Les ancien.ne.s ministres MR Marie-Christine Marghem et Denis Ducarme ont exprimé un courroux plus général. Denis Ducarme parle d’une forme d’imperméabilité de Frank Vandenbroucke aux enjeux psychosociaux et économiques de cette crise », tandis que Marie-Christine Marghem regrette « des mesures chocs qui briment et infantilisent » les citoyens. Au PS, le chef de file parlementaire Ahmed Laaouej cible de façon plus nuancée, en disant: « Les mesures prises ont permis manifestement de ralentir la pandémie, il serait dommage de perdre les effets de ce qui a été entrepris. Cela étant, je rappelle que le gouvernement fédéral doit être aux côtés de toutes celles et de tous ceux qui sont frappés par la crise corona, ce doit être sa priorité, et là je pense en particulier aux commerçants, quel que soit le secteur d’activité ».

Une approche trop rigoriste

En substance, les partenaires de majorité de Frank Vandenbroucke déplorent un manque de concertation dans la prise de décisions au sein du Comité de concertation et un manque d’objectivation des mesures qui sont déjà décidées à l’avance par le duo De Croo – Vandenbroucke. Depuis quelque temps, déjà, la façon dont les Comités de concertation sont préparés, certains dénonent la mainmise des ministres flamands et l’opacité des expertises invoquées – surtout depuis que l’organe mis en place à cette fin, le Celeval, a été purement et simplement supprimé. On dénonce encore le peu de cas fait des opinions des Régions et Communautés, singulièrement de la Wallonie et de Bruxelles.
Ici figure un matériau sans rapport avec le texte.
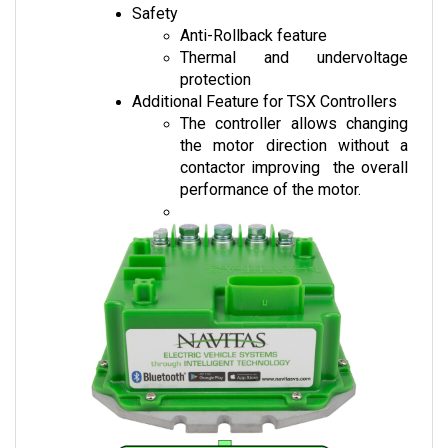
Anti-Rollback feature
Thermal and undervoltage 
protection
Additional Feature for TSX Controllers
The controller allows changing 
the motor direction without a 
contactor improving  the overall 
performance of the motor.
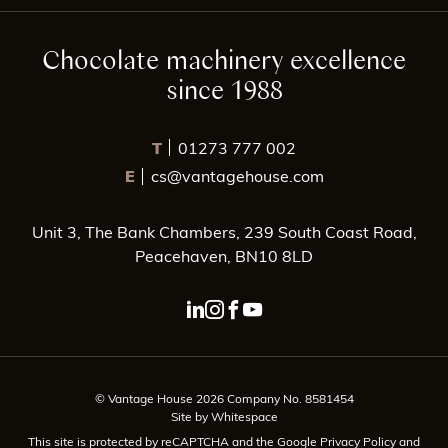
Chocolate machinery excellence
since 1988
T
01273 777 002
E
cs@vantagehouse.com
Unit 3, The Bank Chambers, 239 South Coast Road,
Peacehaven, BN10 8LD
linkedin page link
instagram page link
facebook page link
youtube page link
© Vantage House 2026 Company No. 8581454
Site by Whitespace
This site is protected by reCAPTCHA and the Google
Privacy Policy
and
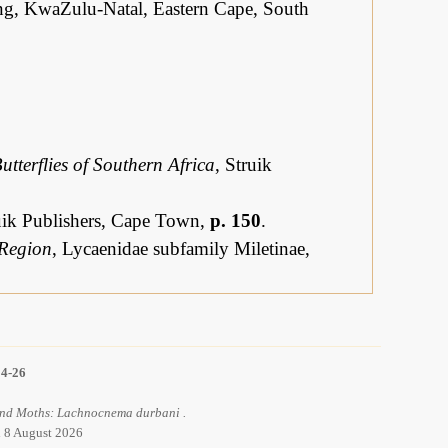
g, KwaZulu-Natal, Eastern Cape, South
utterflies of Southern Africa
, Struik
ruik Publishers, Cape Town,
p. 150
.
 Region
, Lycaenidae subfamily Miletinae,
14-26
 and Moths: Lachnocnema durbani .
d 8 August 2026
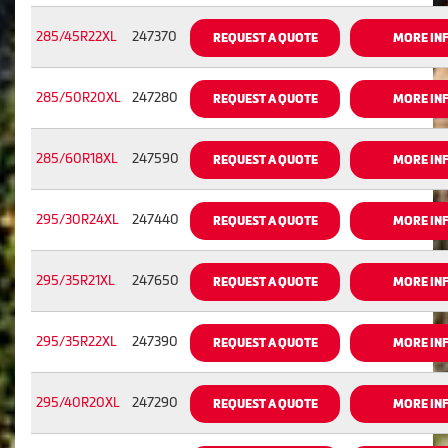
285/45R22XL
247370
REQUEST A QUOTE
MORE IN
285/50R20XL
247280
REQUEST A QUOTE
MORE IN
285/60R18XL
247590
REQUEST A QUOTE
MORE IN
295/30R24XL
247440
REQUEST A QUOTE
MORE IN
295/35R21XL
247650
REQUEST A QUOTE
MORE IN
295/35R22XL
247390
REQUEST A QUOTE
MORE IN
295/40R20XL
247290
REQUEST A QUOTE
MORE IN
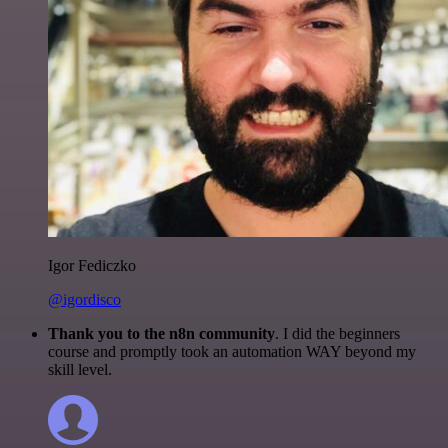
Igor Fediczko
@igordisco
Thank you to the n8n community
. I did the beginners
course and promptly took an automation WAY beyond my
skill level.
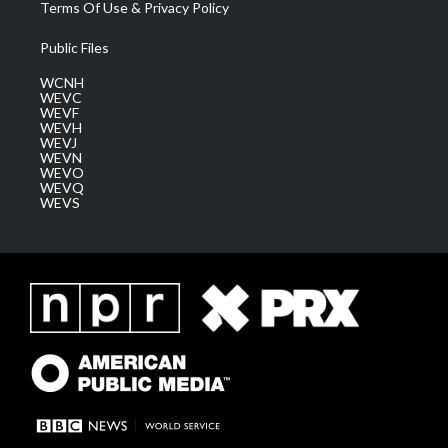
Terms Of Use & Privacy Policy
Public Files
WCNH
WEVC
WEVF
WEVH
WEVJ
WEVN
WEVO
WEVQ
WEVS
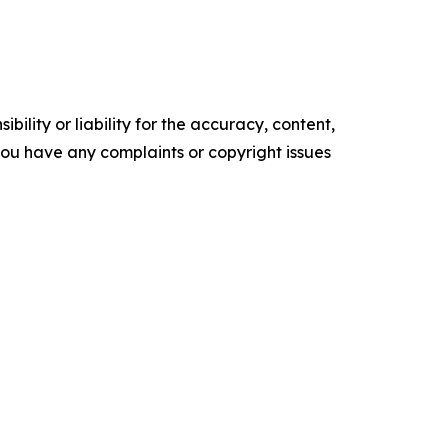
ility or liability for the accuracy, content,
f you have any complaints or copyright issues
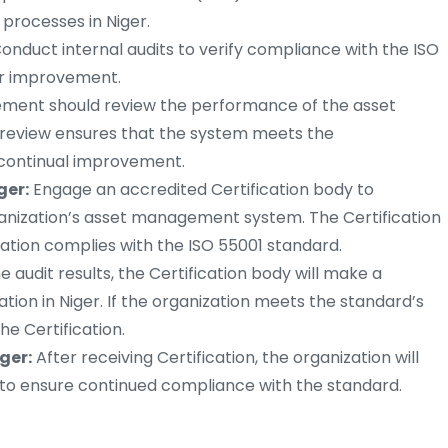
processes in Niger.
onduct internal audits to verify compliance with the ISO
or improvement.
ent should review the performance of the asset
review ensures that the system meets the
s continual improvement.
ger:
Engage an accredited Certification body to
ganization’s asset management system. The Certification
ation complies with the ISO 55001 standard.
 audit results, the Certification body will make a
ation in Niger. If the organization meets the standard’s
he Certification.
ger:
After receiving Certification, the organization will
s to ensure continued compliance with the standard.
Les libéraux francophones regrettent, en outre, une approche trop sévère dans les mesures prises. La philosophie, entend-on, serait trop rigoriste, voire « luthérienne »: il a été nécessaire de se battre pour obtenir une réouverture des commerces le 1er décembre et une fin de non-recevoir a été opposée à la volonté de faire un « geste » pour le réveillon de Noël en élargissant légèrement la « bulle sociale ». Là où Sophie Wilmès misait sur la responsabilité individuelle quand elle était Première ministre, Alexander De Croo serait désormais sous l’emprise d’un Frank Vandenbroucke désireux de taper fort et de réprimer pour obtenir l’adhésion.
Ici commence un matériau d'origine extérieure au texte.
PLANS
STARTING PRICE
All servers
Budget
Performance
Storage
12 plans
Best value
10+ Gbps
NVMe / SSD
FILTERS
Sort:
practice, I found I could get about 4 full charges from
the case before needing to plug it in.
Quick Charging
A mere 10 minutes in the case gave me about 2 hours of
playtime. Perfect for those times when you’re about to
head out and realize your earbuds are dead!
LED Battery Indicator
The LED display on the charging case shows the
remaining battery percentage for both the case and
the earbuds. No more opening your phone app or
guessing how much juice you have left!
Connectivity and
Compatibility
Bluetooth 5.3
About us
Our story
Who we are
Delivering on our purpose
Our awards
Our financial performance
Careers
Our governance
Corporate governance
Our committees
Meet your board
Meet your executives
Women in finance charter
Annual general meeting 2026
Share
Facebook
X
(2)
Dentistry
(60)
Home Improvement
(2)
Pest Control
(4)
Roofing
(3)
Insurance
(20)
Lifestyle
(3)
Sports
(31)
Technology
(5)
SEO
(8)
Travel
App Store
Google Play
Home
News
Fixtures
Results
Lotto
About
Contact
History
De fortes tensions sont perceptibles, mais il n’y aura pas de crise proprement dite. Pourquoi? Parce que les partenaires de la majorité, libéraux en tête, ne veulent pas se désolidariser du gouvernement fédéral, cette Vivaldi que l’on a eu tant de peine à mettre en place. Qui plus est, ils ont explicitement soutenu les mesures au sein du Comité de concertation et peuvent difficilement se désolidariser de décisions auxquelles ils ont souscrit.

Vandenbroucke intouchable

Surtout, cette approche plus ferme du gouvernement fédéral actuel se justifie aussi… par les errements énoncés lors du gouvernement précédent ou pendant les négociations gouvernementales. Frank Vandenbroucke, soutenu par Alexander De Croo, prend ces décisions parce que la crainte est grande de réitérer les erreurs passées qui ont mené à une situation désastreuse en Belgique et à une seconde vague plus forte que la première. « Frank Vandenbroucke est intouchable à ce stade, dit un CD&V au Soir. En première ligne dans la crise, c’est lui qui recueillera les fruits si les chiffres de l’épidémie devaient retomber radicalement dans notre pays, et ça aussi, tout le monde le sait… »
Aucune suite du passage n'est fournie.